Merge branch '0.5.0' into feat/RAAE-599/distance-normalization

rbs333 · web-flow · commit 15cfeba7fedd · 2025-03-27T10:10:32.000-04:00
diff --git a/redisvl/query/query.py b/redisvl/query/query.py
diff --git a/redisvl/utils/log.py b/redisvl/utils/log.py
@@ -3,7 +3,6 @@
 
 import coloredlogs
 
-# constants for logging
 coloredlogs.DEFAULT_DATE_FORMAT = "%H:%M:%S"

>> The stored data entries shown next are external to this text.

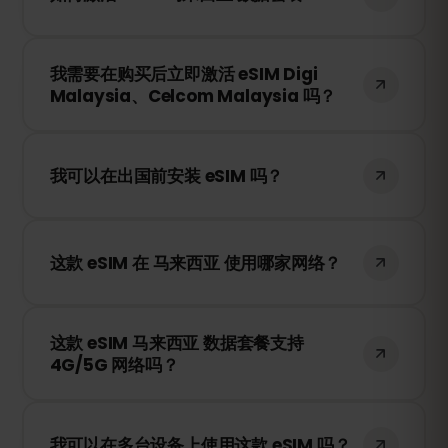
请注意，网速和可用性取决于当地的网络供
应商。
购买后，您将收到一个二维码。只需在您的
我需要在购买后立即激活 eSIM Digi
设备 eSIM 设置中扫描二维码，即可立即激
Malaysia、Celcom Malaysia 吗？
活，无需更换 SIM 卡！
不需要！您可以随时安装 eSIM。它只有在您
首次连接到 Digi Malaysia、Celcom
我可以在出国前安装 eSIM 吗？
Malaysia 的网络时才会开始计时。
是的！我们建议您在旅行前安装 eSIM，以确
保顺利使用。但是请注意，不要在 马来西亚
这款 eSIM 在 马来西亚 使用哪家网络？
之外连接到网络，否则您的套餐可能会提前
激活。
这款 eSIM 将连接到 马来西亚 最佳的可用网
这款 eSIM 马来西亚 数据套餐支持
络，例如 Digi Malaysia、Celcom
4G/5G 网络吗？
Malaysia，为您提供稳定快速的移动互联网
服务。
是的！这款 eSIM 支持 4G/LTE 网络，并在
马来西亚 提供 5G 网络的地区支持 5G，确
我可以在多台设备上使用这款 eSIM 吗？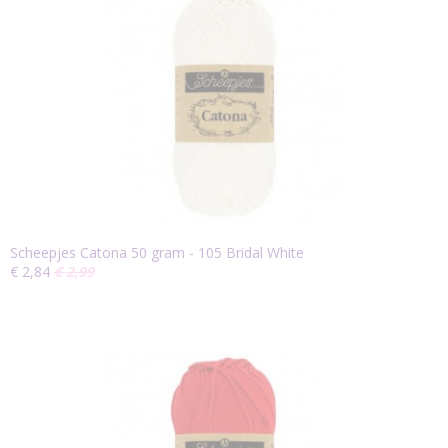
Scheepjes Catona 50 gram - 105 Bridal White
€ 2,84
€ 2,99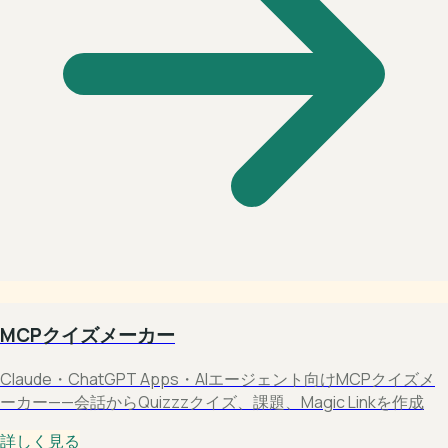
MCPクイズメーカー
Claude・ChatGPT Apps・AIエージェント向けMCPクイズメ
ーカー——会話からQuizzzクイズ、課題、Magic Linkを作成
詳しく見る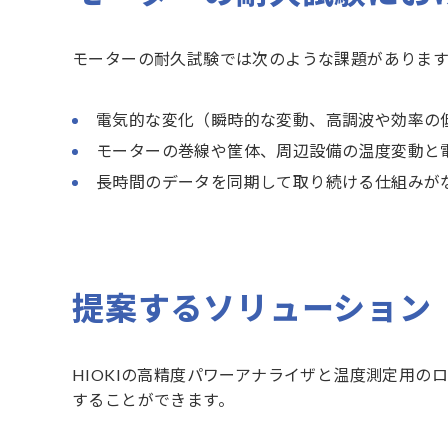
モーターの耐久試験では次のような課題があります
電気的な変化（瞬時的な変動、高調波や効率の
モーターの巻線や筐体、周辺設備の温度変動と
長時間のデータを同期して取り続ける仕組みが
提案するソリューション
HIOKIの高精度パワーアナライザと温度測定用
することができます。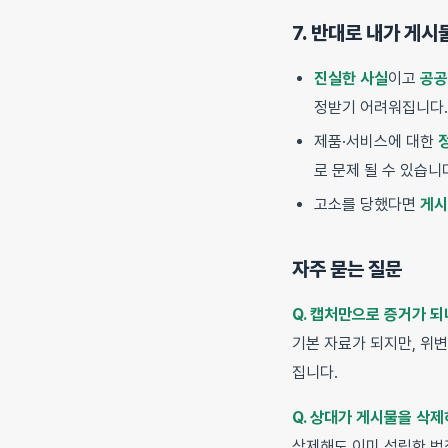
7. 반대로 내가 게
진실한 사실
이고
공공
정받기 어려워집니다.
제품·서비스에 대한
로 문제 될 수 있습니
고소를 당했다면
게시
자주 묻는 질문
Q. 캡처만으로 증거가 되
기본 자료가 되지만, 위
집니다.
Q. 상대가 게시물을 삭제
삭제해도 이미 성립한 범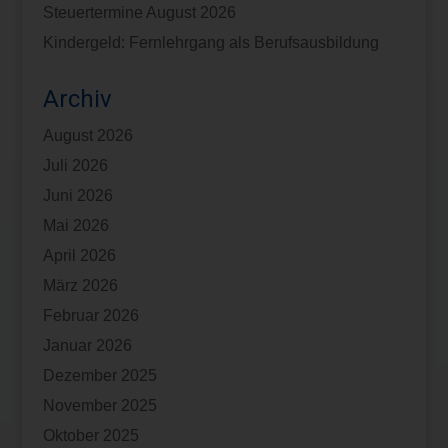
Steuertermine August 2026
Kindergeld: Fernlehrgang als Berufsausbildung
Archiv
August 2026
Juli 2026
Juni 2026
Mai 2026
April 2026
März 2026
Februar 2026
Januar 2026
Dezember 2025
November 2025
Oktober 2025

 coloredlogs.DEFAULT_LOG_FORMAT = "%(asctime)s %(name)s %(levelname)s   %(message)s"
 
@@ -15,5 +14,16 @@ def get_logger(name, log_level="info", fmt=None):
     name = "RedisVL" if log_level == "debug" else name
 
     logger = logging.getLogger(name)
-    coloredlogs.install(level=log_level, logger=logger, fmt=fmt, stream=sys.stdout)
+
+    # Only configure this specific logger, not the root logger
+    # Check if the logger already has handlers to respect existing configuration
+    if not logger.handlers:
+        coloredlogs.install(
+            level=log_level,
+            logger=logger,  # Pass the specific logger
+            fmt=fmt,
+            stream=sys.stdout,
+            isatty=True,  # Only use colors when supported
+            reconfigure=False,  # Don't reconfigure existing loggers
+        )
     return logger
diff --git a/redisvl/utils/optimize/__init__.py b/redisvl/utils/optimize/__init__.py
@@ -1,12 +1,12 @@
 from redisvl.utils.optimize.base import BaseThresholdOptimizer, EvalMetric
 from redisvl.utils.optimize.cache import CacheThresholdOptimizer
 from redisvl.utils.optimize.router import RouterThresholdOptimizer
-from redisvl.utils.optimize.schema import TestData
+from redisvl.utils.optimize.schema import LabeledData
 
 __all__ = [
     "CacheThresholdOptimizer",
     "RouterThresholdOptimizer",
     "EvalMetric",
     "BaseThresholdOptimizer",
-    "TestData",
+    "LabeledData",
 ]
diff --git a/redisvl/utils/optimize/cache.py b/redisvl/utils/optimize/cache.py
@@ -6,11 +6,11 @@
 from redisvl.extensions.llmcache.semantic import SemanticCache
 from redisvl.query import RangeQuery
 from redisvl.utils.optimize.base import BaseThresholdOptimizer, EvalMetric
-from redisvl.utils.optimize.schema import TestData
+from redisvl.utils.optimize.schema import LabeledData
 from redisvl.utils.optimize.utils import NULL_RESPONSE_KEY, _format_qrels
 
 
-def _generate_run_cache(test_data: List[TestData], threshold: float) -> Run:
+def _generate_run_cache(test_data: List[LabeledData], threshold: float) -> Run:
     """Format observed data for evaluation with ranx"""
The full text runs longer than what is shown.